L'esperto risponde alla domanda:
In una procedura esecutiva mobiliare, a seguito di un accordo col creditore il debitore ha pagato la somma pattuita.
Tuttavia, la rinuncia agli atti esecutivi è stata depositata tardi – cioè, alle ore 9.32 – e alle 10 il bene pignorato è stato venduto in quanto non era pervenuto il provvedimento di estinzione, malgrado i tentativi telefonici del difensore di illustrare la situazione e far slittare le operazioni di vendita.
Ne risponde solo controparte o anche l'istituto di vendite giudiziarie?
Il creditore che ha ricevuto il pagamento deve consentire la liberazione dal pignoramento in applicazione dell’art. 1200 c.c. che riguarda “ogni vincolo che comunque limiti la disponibilità” dei beni del debitore (e, quindi, anche il pignoramento).
La liberazione dal vincolo non si determina, però, immediatamente perché l’estinzione dell’obbligazione del debitore non riverbera automatico effetto sul processo di espropriazione forzata pendente, per la cui chiusura occorre necessariamente l’intervento giudiziale.
Nell’espropriazione forzata, dunque, il consenso del creditore ex art. 1200 c.c. prende la forma dell’atto processuale codificato dall’art. 629 c.p.c. e, cioè, della rinunzia agli atti esecutivi.
“Il creditore che abbia ingiustificatamente rifiutato il proprio consenso alla liberazione del debitore con le forme della rinuncia agli atti esecutivi soggiace a responsabilità risarcitoria, eventualmente anche ex art. 96, comma 2, cod. proc. civ.” (Cass., Ordinanza n. 27545 del 21/11/2017).
La stessa pronuncia di legittimità ora menzionata afferma che “l’estinzione del processo esecutivo si verifica per effetto della sola rinuncia dell'unico creditore, avendo il provvedimento di estinzione del giudice dell'esecuzione natura meramente dichiarativa” e, perciò, una volta depositata la rinuncia, il processo deve reputarsi chiuso all’intervento di altri creditori (così Cass. 27545/2017; in senso contrario, la più risalente Cass. 6885/2008).

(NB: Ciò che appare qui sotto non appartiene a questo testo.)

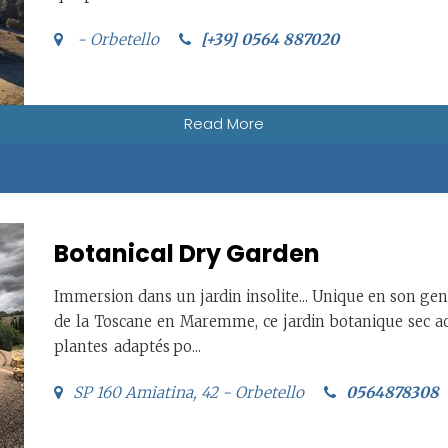
- Orbetello
[+39] 0564 887020
Read More
Botanical Dry Garden
Immersion dans un jardin insolite... Unique en son gen
de la Toscane en Maremme, ce jardin botanique sec acc
plantes adaptés po...
SP 160 Amiatina, 42 - Orbetello
0564878308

Tuttavia, come già esposto, l’arresto del processo non è immediato, perché residuano varie attività da compiere (esemplificativamente e non esaustivamente, la liquidazione dei compensi degli ausiliari, l’emissione dei provvedimenti per la liberazione dei beni, ecc.).
Inoltre, dell’estinzione deve essere data notizia agli ausiliari del giudice dell’esecuzione e, tra questi, al commissionario incaricato della vendita, il quale non può sottrarsi ai compiti ad esso affidati se non per disposizione dell’autorità giudiziaria.
Venendo alla risposta al quesito, la responsabilità della perdita del bene conseguente ad una vendita che non si sarebbe dovuta tenere (e che, ciononostante, ha comportato l’acquisto della cosa mobile da parte dell’aggiudicatario, anche per effetto dell’art. 1153 c.c.) deve essere attribuita al creditore, il quale ha intempestivamente depositato la rinuncia agli atti (Cass. 27545/2017 riguarda una fattispecie analoga verificatasi in un’esecuzione immobiliare).
Al contrario, l’avere proseguito la vendita non pare costituire fonte di responsabilità dell’istituto di vendite giudiziarie, tenuto a dare corso alle attività di commissionario sino a diverso ordine del giudice dell’esecuzione.